Thanks To Google, Baidu Share Price Tops $600 For First Time Ever

Baidu shareholders are likely loving Google to death right now. The Chinese search engine company’s shares are soaring, surpassing the $600 price mark this morning for the first time since it started trading on the U.S. public markets in August 2005.

Google, in case you haven’t heard, shut down its Chinese search engine two days ago in response to the widely reported cyber attack on Google in December 2009.

Baidu’s stock price jumped yesterday too, after investment firm Kaufman Brothers upgraded shares from hold to buy and raised its price target to $690 on expectations for the Chinese company to pick up the market share in their home country that Google will probably lose.
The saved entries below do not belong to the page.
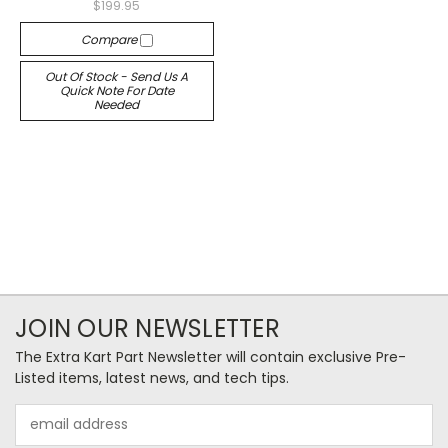
$199.95
Compare
Out Of Stock - Send Us A
Quick Note For Date
Needed
JOIN OUR NEWSLETTER
The Extra Kart Part Newsletter will contain exclusive Pre-
Listed items, latest news, and tech tips.
Email
Address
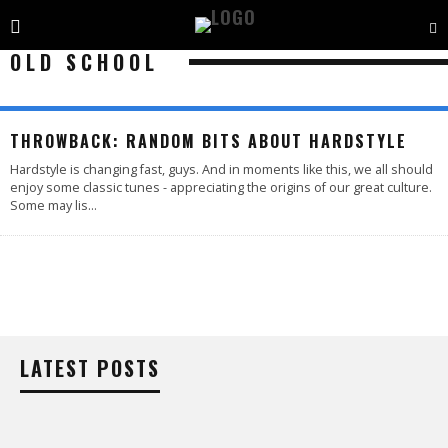
OLD SCHOOL
THROWBACK: RANDOM BITS ABOUT HARDSTYLE
Hardstyle is changing fast, guys. And in moments like this, we all should
enjoy some classic tunes - appreciating the origins of our great culture.
Some may lis
...
LATEST POSTS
When you look at Baidu’s stock performance over the last 3 months, the jump is even more notable: its lowest price point this year was $386.5 (on 12 January 2010) while recent trading puts the value at no less than $606 per share. That’s more than triple the stock registered a year ago, and it puts Baidu’s current market capitalization at about $21.1 billion.
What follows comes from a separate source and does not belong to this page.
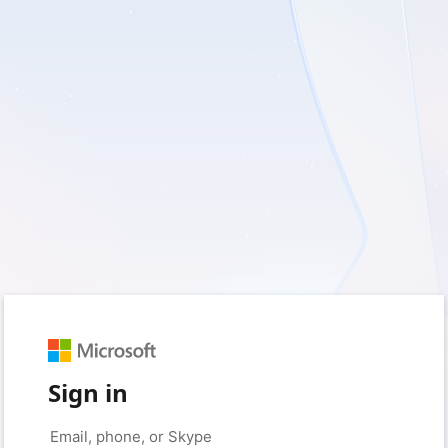
Sign in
For the sake of comparison: that’s close to Yahoo’s market cap ($22.5 billion) but a far cry from Google’s ($172 billion).
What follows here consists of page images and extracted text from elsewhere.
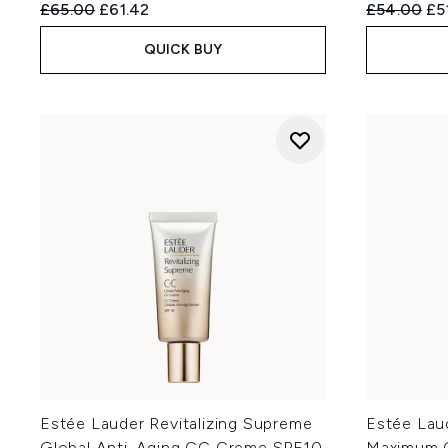
Recommended Retail Price:
Current price:
Recommend
Cur
£65.00
£61.42
£54.00
£5
QUICK BUY
Estée Lauder Revitalizing Supreme
Estée Lau
Global Anti-Aging CC Creme SPF10
Maximum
Earlier this year, Baidu reported blow-out financial results for the fourth quarter of 2009: the company’s Q4 profit rose 48.2% to 427.9 million yuan (approx. $62.7 million), or $1.80 a share.

The recent surge in shares can not be 100% attributed to Google’s withdrawal from China, however: Baidu already had double its market share in China even before Mountain View publicly disclosed its plans to possibly shutter its Chinese operations, and Baidu is now operating the third largest search engine in the world. Baidu also recently co-invested $50 million in a giant online shopping mall, and raised another $50 million for its new online video endeavor in China, so it’s poised for growth in other areas than search.

Still, Baidu is clearly benefiting as Google backs away from China.